GOP state Sen. Brandon Beach, R-Alpharetta, is also set to be sworn in again in January. Beach and Jones were stripped of their committee chairmanships by Lt. Gov. Geoff Duncan for pushing Trump’s election conspiracies. But, as one of his first official acts, incoming Lt. Gov. Jones appointed Beach to the committee that decides assignments for everybody else.

Beach made an appearance in the committee report for his role in helping to convene the group of fake electors in Georgia for Trump on the same day Democrats cast their electoral votes for Biden.

And joining the state Senate in January will be Republican Shawn Still, a Forsyth County pool contractor who won a newly drawn state Senate seat. The AJC’s Mark Niesse reported that Still was the secretary of the Trump electors that day.

Along with the elected officials at the Capitol, plenty of Republican bigwigs are still playing high-level roles in Georgia politics. David Shafer, who was subpoenaed by the Jan. 6th Committee and the Fulton County special grand jury, is so far still the head of the Georgia GOP.

And Bill White, the high-profile Trump donor whom Atlantans will recognize as the man behind last year’s “Buckhead City” secession effort, also made a surprise appearance in the report. The report flagged his email to Trump political advisers asking the president to boost a Tweet from Jones calling for that special session of the Legislature.

White told me in a text that, like Jones, he never heard from the Jan. 6th Committee before they included him in the report and that he “would never have anything to do with what happened at the Capitol that day or anything to do with Jan. 6 whatsoever.”
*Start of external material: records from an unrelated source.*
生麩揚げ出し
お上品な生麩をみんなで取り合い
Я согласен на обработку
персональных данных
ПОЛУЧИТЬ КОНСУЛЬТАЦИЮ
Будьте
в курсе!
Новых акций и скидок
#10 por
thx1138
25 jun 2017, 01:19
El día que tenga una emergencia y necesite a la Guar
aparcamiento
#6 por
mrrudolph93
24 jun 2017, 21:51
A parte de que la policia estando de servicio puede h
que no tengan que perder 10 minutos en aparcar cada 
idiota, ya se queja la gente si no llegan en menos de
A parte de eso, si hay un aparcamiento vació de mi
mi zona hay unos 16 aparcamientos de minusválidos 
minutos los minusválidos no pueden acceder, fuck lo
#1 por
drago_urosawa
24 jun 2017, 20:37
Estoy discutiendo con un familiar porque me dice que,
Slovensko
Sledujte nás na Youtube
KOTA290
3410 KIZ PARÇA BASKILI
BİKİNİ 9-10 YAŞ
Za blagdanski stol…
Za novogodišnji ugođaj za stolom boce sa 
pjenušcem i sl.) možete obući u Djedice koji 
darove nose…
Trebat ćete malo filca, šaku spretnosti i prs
Despite his role in Trump’s early “Stop the Steal” campaign in Georgia and his own cameo in the report, White plans to be back down at the Capitol this year lobbying lawmakers, including Jones, Beach, Still, and others, to give the Buckhead City effort another try.

Time will soon tell us what happens legally to the people involved in Trump’s effort to overturn Georgia’s election results in Georgia, including to Trump himself.
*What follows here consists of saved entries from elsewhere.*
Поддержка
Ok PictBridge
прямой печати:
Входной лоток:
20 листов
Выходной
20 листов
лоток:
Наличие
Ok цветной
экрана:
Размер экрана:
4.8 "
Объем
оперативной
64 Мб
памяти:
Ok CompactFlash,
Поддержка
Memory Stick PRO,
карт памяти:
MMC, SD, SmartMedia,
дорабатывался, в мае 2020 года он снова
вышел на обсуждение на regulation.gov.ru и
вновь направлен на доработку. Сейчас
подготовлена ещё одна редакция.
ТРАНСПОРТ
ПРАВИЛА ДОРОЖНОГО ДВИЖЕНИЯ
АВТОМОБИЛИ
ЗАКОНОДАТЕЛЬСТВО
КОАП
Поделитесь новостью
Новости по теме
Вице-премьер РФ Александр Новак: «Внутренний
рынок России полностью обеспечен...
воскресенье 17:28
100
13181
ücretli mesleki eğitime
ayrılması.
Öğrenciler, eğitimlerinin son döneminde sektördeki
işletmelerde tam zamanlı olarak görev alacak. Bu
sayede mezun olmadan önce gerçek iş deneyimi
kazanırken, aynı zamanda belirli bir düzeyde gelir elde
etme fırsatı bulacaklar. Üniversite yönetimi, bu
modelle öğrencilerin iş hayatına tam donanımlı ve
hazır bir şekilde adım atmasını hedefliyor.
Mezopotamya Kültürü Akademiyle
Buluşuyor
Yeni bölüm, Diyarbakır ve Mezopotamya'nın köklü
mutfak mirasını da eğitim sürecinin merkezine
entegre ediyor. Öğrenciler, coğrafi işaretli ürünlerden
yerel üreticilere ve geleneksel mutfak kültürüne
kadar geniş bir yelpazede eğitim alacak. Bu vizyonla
But the report also makes it clear that it could all happen again.

“What Fani Willis really has to face is that without some kind of punishment, or without some kind of at least public trial to hold people to account for what they did, the real likelihood is that people will try it again,” Kreis said. “They’ll just shrug it off and say, ‘Well, they did last time, too.’”

The Jan. 6 committee has finished its work, but the job of preventing it from happening again is just getting started.